September 2, 2022, 10:00 a.m

Well… no proof. But a very fanciful assumption.

Remember the penultimate sequence Is Ferris Bueller having an off day? For those who don’t: After an incredibly full day of walking around (could he really attend a Cubs game, visit the Art Institute, dine at a fancy restaurant, and perform in the Von Steuben Day Parade all in the same day? So what did that parade have to do with traffic? How did he, Cameron, and Sloane manage to get back out of town so quickly? Oh, and they go to a hot tub afterward! Okay, okay, another time…) our eponymous hero notices late time on his girlfriend’s watch and begins a mad dash through the yards of his neighborhood, trying to get home before his parents, who are under the impression that he’s been sick in bed all day. (Spoiler: They don’t get it.)

I recently saw this scene again and for the first time noticed its similarity to the events of John Cheever “Swimmer,” in which Naddy Merrill decides to leave the cocktail party one Sunday and go home through the pools their friends and neighbors. The motivations that drive Ferris and Neddy are different (“I won’t get caught!”; “I’m drunk the hell?”), but the actions they take convey a familiar American dissatisfaction with the most American unit of existence: the suburbs. . You don’t have to run or swim through neighborhoods like the ones Ferris and Neddy live in—you have to get in your station wagon and drive 25 and hey wow did the gundersons redo the shingles? I don’t think I like the new tennis coach at the club. Can you make your hedges look like mine? For Ferris and Neddy, conformity is death before death.
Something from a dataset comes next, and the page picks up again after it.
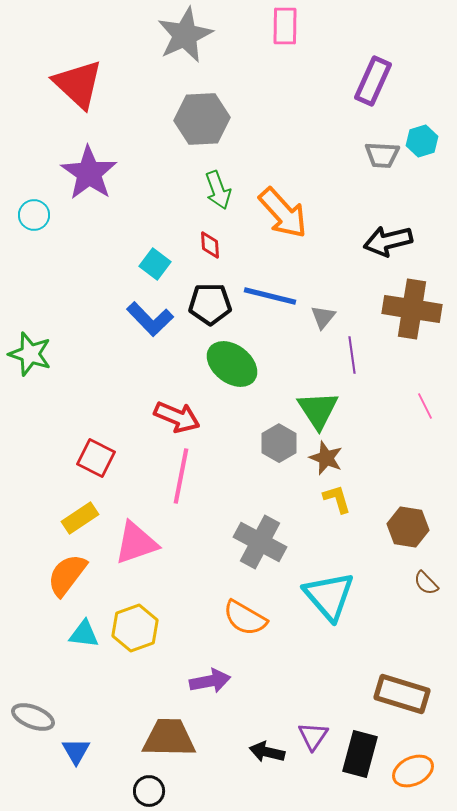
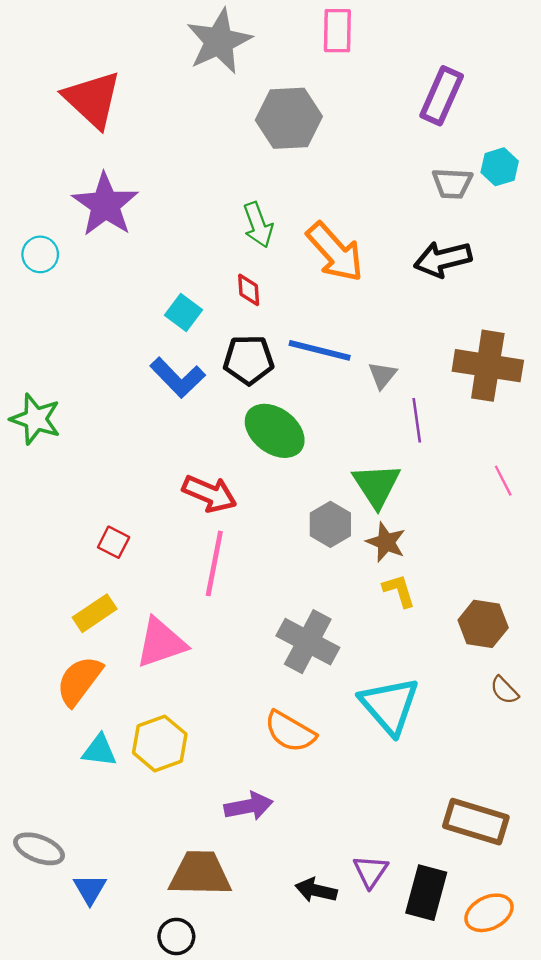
gray hexagon: (202, 119) -> (289, 118), moved
black arrow: (388, 241) -> (443, 259), moved
red square: (96, 458) -> (114, 542), size x0.7

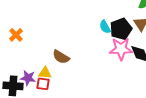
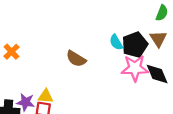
brown semicircle: (61, 57) -> (76, 59), moved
There’s a coincidence even in the details of their journeys—like Neddy, Ferris (gosh, those names after a while) suddenly leaves his beloved to begin his miniature Odyssey, encountering obstacles and temptations along the way that threaten to derail him. . In Neddy’s case, it’s drinking with the Grahams, Bunkers and Levys, followed by foreboding interactions with the Hallorans, Saxons and Biswangers (seriously, those names!); for Ferris, it’s almost getting caught by his vengeful sister, stopping to flirt with two women sunbathing, almost getting caught by his no-nonsense father, pissing off his family in a house he can’t avoid for some reason, and finally almost was caught by a justifiably angry Principal Rooney. The endings certainly diverge (I won’t spoil Cheever), but it’s fair to say that John and John played rhyming music.

It’s not just the act of mirroring that makes these stories kin – think of Ferris reading Cheever’s description of Neddy:

“It could be compared to a summer’s day…”

“Life did not limit him…”

“…he was decidedly original, and had a dim and modest idea of ​​himself as a legendary figure.”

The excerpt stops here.